There’s a need to ensure that not only can machine learning developers collaborate and make code that can be reproduced but also easily track models and data, trace the a model from its training data back to the raw data (provenance), view relationships between parameters and metrics and monitor models to ensure they are behaving as expected. In addition, they need to be able to attach external S3 datasets and to attach to any system, from a laptop and a GPU-powered machine to datacenter hardware and cloud instances.
“With machine learning, we’ve got a few more variables going on, so we want to know about the code that creates the model, we need to know about all the parameters to the code that creates the model,” Coleman says. “We need to know about the test data and the training data. We also want to know about the metrics. Very often in normal software development you might just get all the tests going green locally, then push its continuous integration, triggered, it goes green there and then you just keep going through.

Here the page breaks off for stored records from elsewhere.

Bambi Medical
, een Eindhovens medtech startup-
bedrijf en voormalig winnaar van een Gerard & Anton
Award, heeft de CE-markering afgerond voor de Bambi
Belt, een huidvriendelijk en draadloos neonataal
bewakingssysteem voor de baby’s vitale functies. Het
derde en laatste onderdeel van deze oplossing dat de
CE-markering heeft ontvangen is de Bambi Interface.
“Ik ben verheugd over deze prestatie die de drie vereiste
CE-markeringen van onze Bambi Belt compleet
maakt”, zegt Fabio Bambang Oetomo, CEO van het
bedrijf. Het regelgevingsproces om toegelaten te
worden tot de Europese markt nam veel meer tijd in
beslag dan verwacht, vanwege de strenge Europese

In machine learning, you typically want to collaborate around things a little bit more. As you’re developing, you’re not necessarily committing everything, but you do want to see what metrics you and your colleagues are getting. What we’re seeing is a lot of teams basically just go in with a random approach to choosing algorithms or some of this stuff. If they’re given a problem, they’ll say, ‘You try this and I’ll try that and let’s see what happens.’ Over time you can see that the good solutions are converging and that’s why reproducibility is so important. If I’m working on the least good solution, I might want to to stop that, pick up where my colleague is going and see if I can help him push the accuracy up a few more points.”

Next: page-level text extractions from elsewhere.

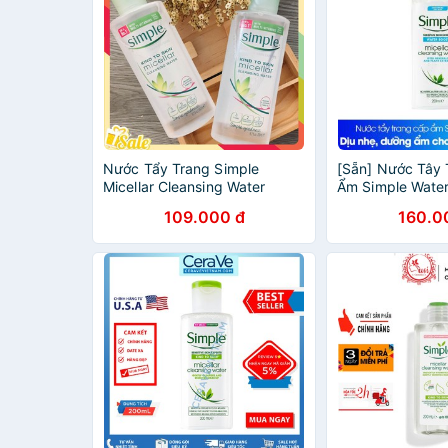
Nước Tẩy Trang Simple
[Sẵn] Nước Tây
Micellar Cleansing Water
Ẩm Simple Water
200ml- Nước Tẩy Trang Làm
Micellar Cleansi
109.000 đ
160.0
Sạch Mọi Loại Da- Date 2024
200ml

Dotscience’s platform will be available in August as a software-as-a-service (SaaS), software that be deployed on-premise or through the Amazon Web Services (AWS) Marketplace. Flexibility is a key element. It can work with data from files stored on the platform, in remote object storage places such as S3 or S3-compatible environments, Microsoft Azure or Google Cloud Platform, and in SQL, NoSQL and Spark data lakes, and workloads – from code to data to hyperparameters – can easily be moved from one system to another between the cloud and on-premises datacenters. The platform also works with machine learning framework for Python, from PyTorch and Caffe to Apache MXNet and Theano.

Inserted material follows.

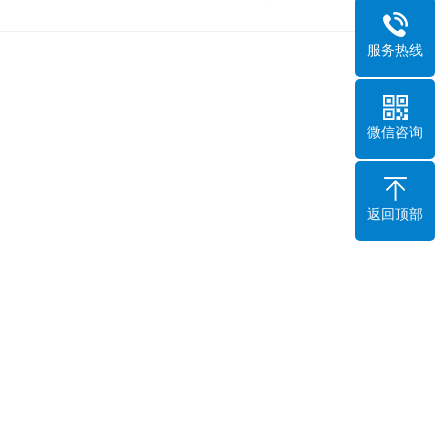
服务热线
微信咨询
返回顶部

Dotscience sees a significant opportunity to gain traction in a fast-growing market. Coleman noted that total addressable market by 2025 will be around $100 billion, with the serviceable address market being about $50 billion. The company also is targeting a range of sectors, from financial tech and autonomous vehicles to healthcare, financial services and insurance. It also is eyeing a range of competitors, including the open source KubeFlow platform developed by Google “because we’ve seen the massive growth of Kubernetes and with KubeFlow, that’s the same sort support and that’s become quite interesting quite soon,” Coleman says. Other competitors include such vendors as DataRobot and Domino Data Lab, both of which offer data science and machine learning platforms.
“They seem to be very well-funded and they’re moving in a similar area in that they are approaching it holistically,” he says. “But I think the way we differentiate that is really around the strong interest in provenance. I think they’ve got the end-to-end in, but perhaps lack some of the deep integrations to make sure that everything is trackable. It’s a fast-moving market, so you don’t know what’s going to happen in six months.”